• _Extracted data_
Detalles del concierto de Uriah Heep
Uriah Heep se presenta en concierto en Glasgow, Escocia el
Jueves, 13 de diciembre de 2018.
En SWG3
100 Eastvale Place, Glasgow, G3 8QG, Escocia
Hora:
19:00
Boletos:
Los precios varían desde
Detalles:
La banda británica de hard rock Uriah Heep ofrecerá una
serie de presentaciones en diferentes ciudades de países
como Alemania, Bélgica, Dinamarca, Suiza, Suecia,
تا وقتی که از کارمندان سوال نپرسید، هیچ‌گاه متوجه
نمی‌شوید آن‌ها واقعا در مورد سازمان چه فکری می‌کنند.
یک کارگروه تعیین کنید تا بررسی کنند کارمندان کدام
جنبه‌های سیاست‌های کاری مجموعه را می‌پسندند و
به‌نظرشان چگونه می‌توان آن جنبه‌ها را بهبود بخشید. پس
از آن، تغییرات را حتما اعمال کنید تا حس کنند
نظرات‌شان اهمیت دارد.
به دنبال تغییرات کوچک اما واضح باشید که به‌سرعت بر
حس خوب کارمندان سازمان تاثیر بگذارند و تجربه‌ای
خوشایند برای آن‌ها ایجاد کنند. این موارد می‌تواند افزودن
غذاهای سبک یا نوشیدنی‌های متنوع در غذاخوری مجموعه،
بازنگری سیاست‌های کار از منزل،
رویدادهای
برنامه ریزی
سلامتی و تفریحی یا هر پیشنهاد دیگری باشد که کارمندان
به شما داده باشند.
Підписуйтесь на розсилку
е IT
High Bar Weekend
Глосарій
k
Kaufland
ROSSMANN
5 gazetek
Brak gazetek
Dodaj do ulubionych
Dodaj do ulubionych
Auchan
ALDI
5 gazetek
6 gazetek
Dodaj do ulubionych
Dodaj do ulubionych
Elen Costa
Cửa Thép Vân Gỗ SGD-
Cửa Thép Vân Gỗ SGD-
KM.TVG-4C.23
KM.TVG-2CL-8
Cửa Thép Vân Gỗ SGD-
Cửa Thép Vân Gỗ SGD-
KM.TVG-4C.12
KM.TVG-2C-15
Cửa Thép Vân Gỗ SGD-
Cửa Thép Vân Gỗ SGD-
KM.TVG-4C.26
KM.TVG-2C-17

• _About this exercise_
Set every line of the listing down word for word.

• _Response area_
Detalles del concierto de Uriah Heep
Uriah Heep se presenta en concierto en Glasgow, Escocia el
Jueves, 13 de diciembre de 2018.
En SWG3
100 Eastvale Place, Glasgow, G3 8QG, Escocia
Hora:
19:00
Boletos:
Los precios varían desde
Detalles:
La banda británica de hard rock Uriah Heep ofrecerá una
serie de presentaciones en diferentes ciudades de países
como Alemania, Bélgica, Dinamarca, Suiza, Suecia,
تا وقتی که از کارمندان سوال نپرسید، هیچ‌گاه متوجه
نمی‌شوید آن‌ها واقعا در مورد سازمان چه فکری می‌کنند.
یک کارگروه تعیین کنید تا بررسی کنند کارمندان کدام
جنبه‌های سیاست‌های کاری مجموعه را می‌پسندند و
به‌نظرشان چگونه می‌توان آن جنبه‌ها را بهبود بخشید. پس
از آن، تغییرات را حتما اعمال کنید تا حس کنند
نظرات‌شان اهمیت دارد.
به دنبال تغییرات کوچک اما واضح باشید که به‌سرعت بر
حس خوب کارمندان سازمان تاثیر بگذارند و تجربه‌ای
خوشایند برای آن‌ها ایجاد کنند. این موارد می‌تواند افزودن
غذاهای سبک یا نوشیدنی‌های متنوع در غذاخوری مجموعه،
بازنگری سیاست‌های کار از منزل،
رویدادهای
برنامه ریزی
سلامتی و تفریحی یا هر پیشنهاد دیگری باشد که کارمندان
به شما داده باشند.
Підписуйтесь на розсилку
е IT
High Bar Weekend
Глосарій
k
Kaufland
ROSSMANN
5 gazetek
Brak gazetek
Dodaj do ulubionych
Dodaj do ulubionych
Auchan
ALDI
5 gazetek
6 gazetek
Dodaj do ulubionych
Dodaj do ulubionych
Elen Costa
Cửa Thép Vân Gỗ SGD-
Cửa Thép Vân Gỗ SGD-
KM.TVG-4C.23
KM.TVG-2CL-8
Cửa Thép Vân Gỗ SGD-
Cửa Thép Vân Gỗ SGD-
KM.TVG-4C.12
KM.TVG-2C-15
Cửa Thép Vân Gỗ SGD-
Cửa Thép Vân Gỗ SGD-
KM.TVG-4C.26
KM.TVG-2C-17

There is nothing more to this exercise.